Un altro ostacolo sulla strada che porta a un'approvazione spedita delle Camere – che, come previsto dall'articolo 138 della Costruzione, dovranno pronunciarsi due volte a distanza di tre mesi l'una dall'altra – giunge dall'atteggiamento delle Regioni. All'indomani dell'approvazione in Consiglio dei ministri del Ddl, le voci che si alzano dai governatori restano quanto meno critiche. Con accenti che dalle parti dei presidenti leghisti si fanno addirittura apocalittici. Ed è difficile che un humus del genere non si riversi su un Parlamento in scadenza e su un quadro politico in eterno movimento.

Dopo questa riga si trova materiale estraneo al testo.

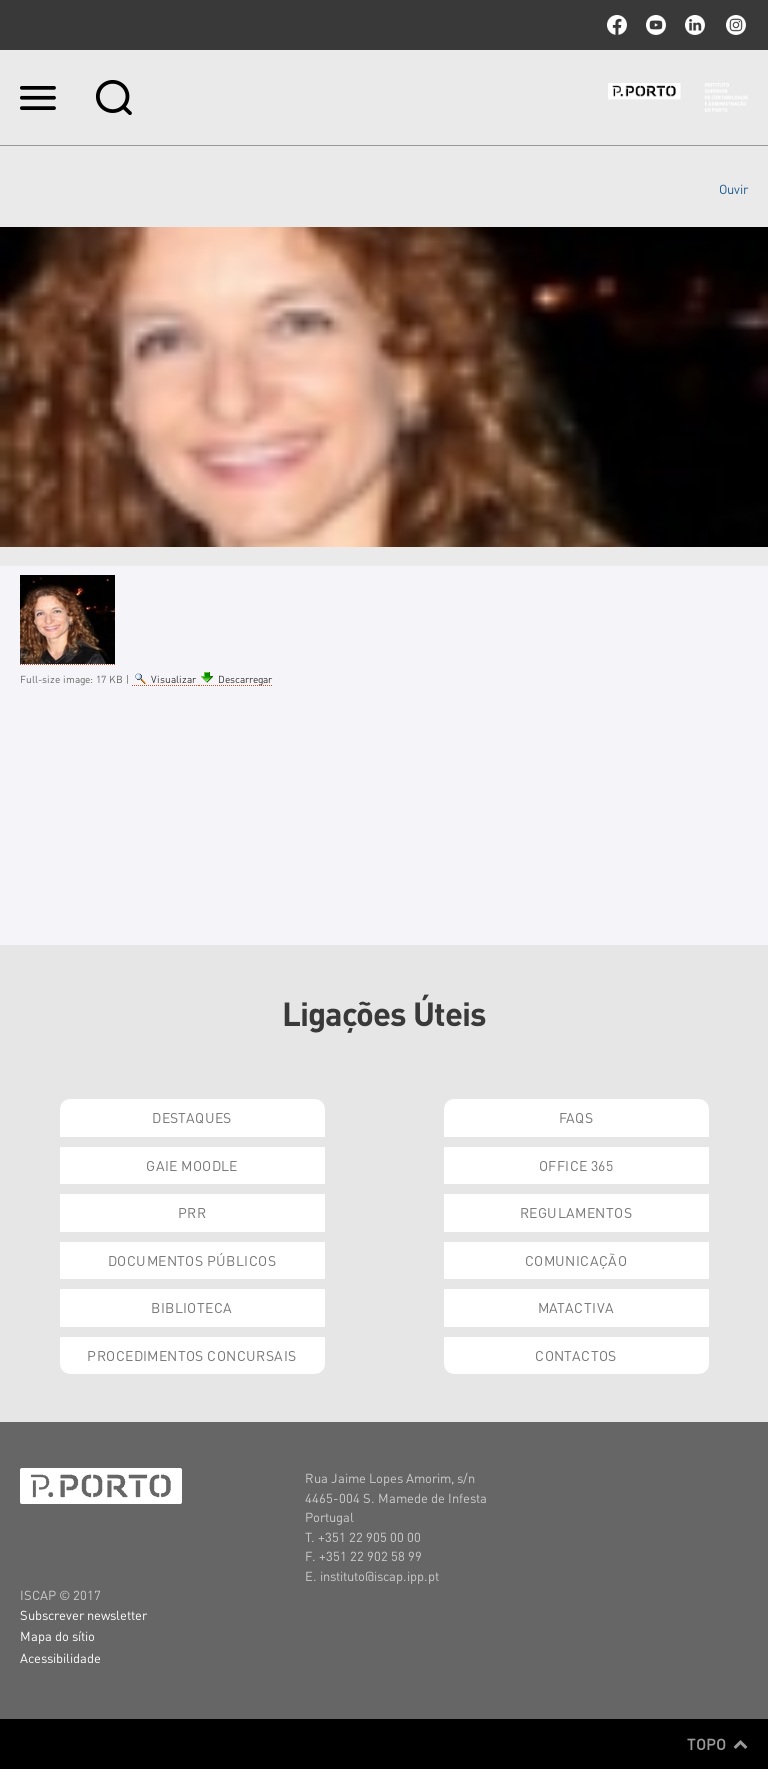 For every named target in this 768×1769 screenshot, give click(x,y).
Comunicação (576, 1260)
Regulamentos (576, 1212)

Per il resto il disegno di legge partorito dal Governo centra il cuore del problema del titolo V introdotto nel 2001: avere attribuito alla concorrenza competente di Stato e Regioni alcune materie chiave (energia, trasporti, infrastrutture, coordinamento della finanza pubblica). Con il risultato di ingenerare non solo una confusione sul "chi fa che cosa" ma anche un elevatissimo livello di contenzioso davanti alla Consulta. Provare a riportarle sotto l'ombrello statale come fa il Ddl appare dunque una scelta di buon senso così come prevedere una «clausola di preminenza» per il livello statale. Ma tutto sta ora a metterle in pratica.